Lucidité tragique

Je ressens ses effets dans l’entièreté de mon corps, augmentant fortement ainsi que rapidement, progressant davantage chaque jour, se frayant un douloureux chemin, de mes frêles orteils, à mes sourdes oreilles. La vieillesse. Nul ne m’a avertie et on ne m’a pas préparée à cette épreuve, la toute dernière d’une longue série qui s’est jouée de moi, m’a affaiblie. Ce corps fragile qui est le mien me brime de la liberté dont je profitais jadis et m’oblige à m’éloigner de moi-même. C’est ce détachement dissociant mon esprit lucide de mon état physique irrécupérable qui aujourd’hui me condamne à rester ici, dans cette triste maison, et partout où je pose mon regard, mon sort me frappe au visage comme un boomerang qui ne cesse jamais de revenir. Cette résidence n’arrête point de me crier combien je suis vieille et faible et tous ces gens que je côtoie, ces personnes âgées qui ne sont en fait que mon pathétique reflet, me rappellent que la fin approche et que la détérioration est inévitable. À 85 ans, la plupart des gens craignent la mort, alors que d’autres mettent cette peur de côté et tentent de profiter des derniers instants qu’ils qualifient de précieux et de rares. Je ne m’identifie à aucune de ces personnes puisqu’il m’est impossible de profiter de quoi que ce soit dans cet état physique déplorable qui me consume et également parce que le trépas, au point où j’en suis, ne me semble pas si désolant. 

Le fait de mourir est-il si bouleversant, alors que selon moi, ce que je vis est bien pire? Ma mobilité est réduite, même m’exprimer s’intensifie en complexité. La mort me semble paisible, voire facile. Bien qu’ils me désolent, j’envie presque quelques-uns de ces vieillards. C’est ma conscience qui de plus en plus me déprime. Eux n’ont pas tous un esprit lucide comme le mien. Bernard, lui, oublie tout ce qu’on lui dit dans la minute où on se risque à le faire. J’envie Bernard. Cette perte de mémoire qui lui joue des tours comporte certains bénéfices. Bernard ne se souvient peut-être point de la consigne que lui a donnée l’intervenante, mais il n’a également pas connaissance du récent décès de sa femme. Bernard n’est peut-être pas au courant des dernières nouvelles, mais il n’a pas non plus conscience de sa dégradation corporelle. Bernard ne sait probablement pas qu’il se prénomme ainsi, tant il ne connait pas sa nièce Adèle, atteinte d’une leucémie chronique. La maladie d’Alzheimer serait pour moi une issue à cette assiduité cognitive, cette présence d’esprit qui me rappelle constamment l’affaiblissement de mon corps et les nuisances physiques qui en ressortent. Dans tous les cas, qu’ai-je à perdre? Je n’ai plus rien, ni personne. Je me suis déjà en partie perdue. 

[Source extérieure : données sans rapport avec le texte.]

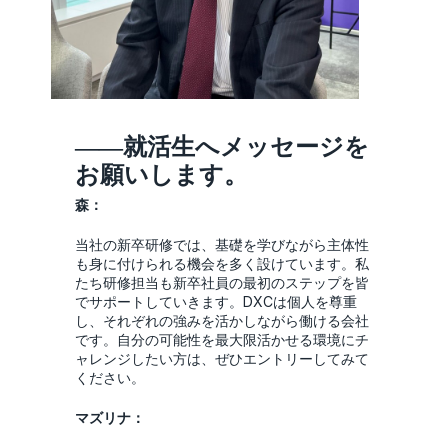
――就活生へメッセージを
お願いします。
森：
当社の新卒研修では、基礎を学びながら主体性
も身に付けられる機会を多く設けています。私
たち研修担当も新卒社員の最初のステップを皆
でサポートしていきます。DXCは個人を尊重
し、それぞれの強みを活かしながら働ける会社
です。自分の可能性を最大限活かせる環境にチ
ャレンジしたい方は、ぜひエントリーしてみて
ください。
マズリナ：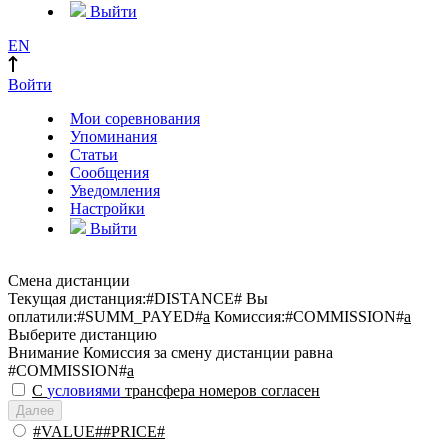
Выйти
EN
Войти
Мои соревнования
Упоминания
Статьи
Сообщения
Уведомления
Настройки
Выйти
Смена дистанции
Текущая дистанция:
#DISTANCE#
Вы
оплатили:
#SUMM_PAYED#
a
Комиссия:
#COMMISSION#
a
Выберите дистанцию
Внимание
Комиссия за смену дистанции равна
#COMMISSION#
a
С
условиями
трансфера номеров согласен
Далее
#VALUE##PRICE#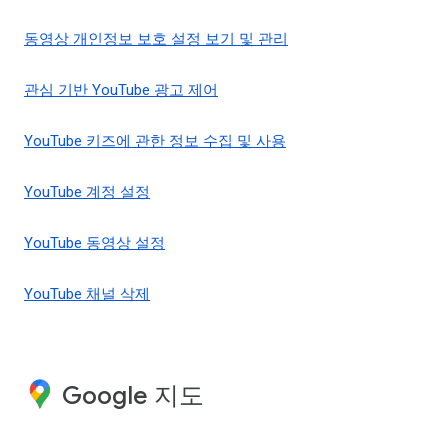
동영상 개인정보 보호 설정 보기 및 관리
관심 기반 YouTube 광고 제어
YouTube 키즈에 관한 정보 수집 및 사용
YouTube 계정 설정
YouTube 동영상 설정
YouTube 채널 삭제
Google 지도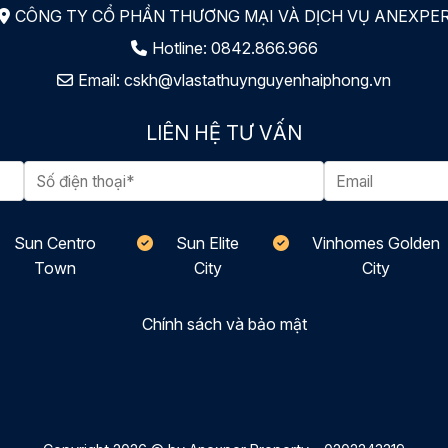
CÔNG TY CỔ PHẦN THƯƠNG MẠI VÀ DỊCH VỤ ANEXPE
Hotline:
0842.866.966
Email:
cskh@vlastathuynguyenhaiphong.vn
LIÊN HỆ TƯ VẤN
Sun Centro
Sun Elite
Vinhomes Golden
Town
City
City
Chính sách và bảo mật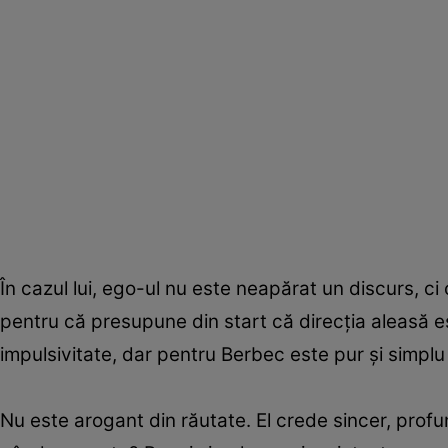
În cazul lui, ego-ul nu este neapărat un discurs, c
pentru că presupune din start că direcția aleasă e
impulsivitate, dar pentru Berbec este pur și simpl
Nu este arogant din răutate. El crede sincer, profu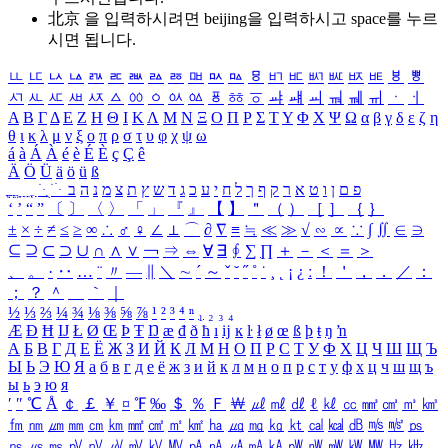
北京 을 입력하시려면
beijing
을 입력하시고 space를 누르
시면 됩니다.
ㅥ
ㅦ
ㅧ
ㅨ
ㅩ
ㅪ
ㅫ
ㅬ
ㅭ
ㅮ
ㅯ
ㅰ
ㅱ
ㅲ
ㅳ
ㅴ
ㅵ
ㅶ
ㅷ
ㅸ
ㅹ
ㅺ
ㅻ
ㅼ
ㅽ
ㅾ
ㅿ
ㆀ
ㆁ
ㆂ
ㆃ
ㆄ
ㆅ
ㆆ
ㆇ
ㆈ
ㆉ
ㆊ
ㆋ
ㆌ
ㆍ
ㆎ
Α
Β
Γ
Δ
Ε
Ζ
Η
Θ
Ι
Κ
Λ
Μ
Ν
Ξ
Ο
Π
Ρ
Σ
Τ
Υ
Φ
Χ
Ψ
Ω
α
β
γ
δ
ε
ζ
η
θ
ι
κ
λ
μ
ν
ξ
ο
π
ρ
σ
τ
υ
φ
χ
ψ
ω
á
à
Á
À
é
è
É
È
ç
Ç
ê
Ä
Ö
Ü
ä
ö
ü
ß
ְ
ֳ
ֲ
ֱ
ָ
ַ
ֵ
ֶ
ִ
ֹ
ּ
ֻ
ׂ
ׁ
ּ
ב
ה
נ
מ
צ
ת
ץ
ש
ד
ג
כ
ע
י
ח
ל
ך
ף
ק
ר
א
ט
ו
ן
ם
פ
‘
’
“
”
〔
〕
〈
〉
「
」
『
』
【
】
＂
（
）
［
］
｛
｝
±
×
÷
≠
≤
≥
∞
∴
♂
♀
∠
⊥
⌒
∂
∇
≡
≒
≪
≫
√
∽
∝
∵
∫
∬
∈
∋
⊆
⊇
⊂
⊃
∪
∩
∧
∨
￢
⇒
⇔
∀
∃
∮
∑
∏
＋
－
＜
＝
＞
、
。
·
‥
…
¨
〃
―
∥
＼
∼
´
～
ˇ
˘
˝
˚
˙
¸
˛
¡
¿
ː
！
＇
，
．
／
：
；
？
＾
＿
｀
｜
½
⅓
⅔
¼
¾
⅛
⅜
⅝
⅞
¹
²
³
⁴
ⁿ
₁
₂
₃
₄
Æ
Ð
Ħ
Ĳ
Ł
Ø
Œ
Þ
Ŧ
Ŋ
æ
đ
ð
ħ
ı
ĳ
ĸ
ŀ
ł
ø
œ
ß
þ
ŧ
ŋ
ŉ
А
Б
В
Г
Д
Е
Ё
Ж
З
И
Й
К
Л
М
Н
О
П
Р
С
Т
У
Ф
Х
Ц
Ч
Ш
Щ
Ъ
Ы
Ь
Э
Ю
Я
а
б
в
г
д
е
ё
ж
з
и
й
к
л
м
н
о
п
р
с
т
у
ф
х
ц
ч
ш
щ
ъ
ы
ь
э
ю
я
′
″
℃
Å
￠
￡
￥
¤
℉
‰
＄
％
Ｆ
￦
㎕
㎖
㎗
ℓ
㎘
㏄
㎣
㎤
㎥
㎦
㎙
㎚
㎛
㎜
㎝
㎞
㎟
㎠
㎡
㎢
㏊
㎍
㎎
㎏
㏏
㎈
㎉
㏈
㎧
㎨
㎰
㎱
㎲
㎳
㎴
㎵
㎶
㎷
㎸
㎹
㎀
㎁
㎂
㎃
㎄
㎺
㎻
㎽
㎾
㎿
㎐
㎑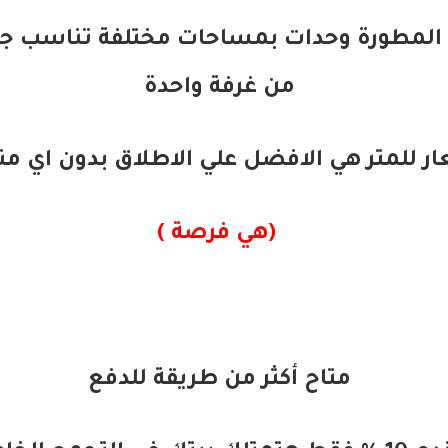
المطورة وحدات بمساحات مختلفة تناسب جمي
من غرفة واحدة
ر للمتر هي الافضل علي الاطلاق بدون اي 
(هي فرصة )
متاح أكثر من طريقة للدفع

Mon corps se meurt, mais mon esprit demeure agité. C’est comme s’il me laissait tomber. Je souhaite parfois ne pas avoir cette notion de la connaissance de ma condition. Je voudrais ne pas réaliser dans quel état je suis, ce qui m’attend. J’aimerais sortir de cette prison constituée de mes bras, de mes jambes, ainsi que de tout ce qui me compose. Je brûle de ne plus penser, de ne plus me souvenir. J’ai envie de ne plus rien ressentir. Ma lucidité est ma réelle faiblesse. Elle me blesse plus que mon manque de vigueur physique. C’est elle qui me fait mal, qui m’achève. Je désire en finir. Je rêve de tranquillité. Je ne veux plus raisonner, je ne veux plus vieillir.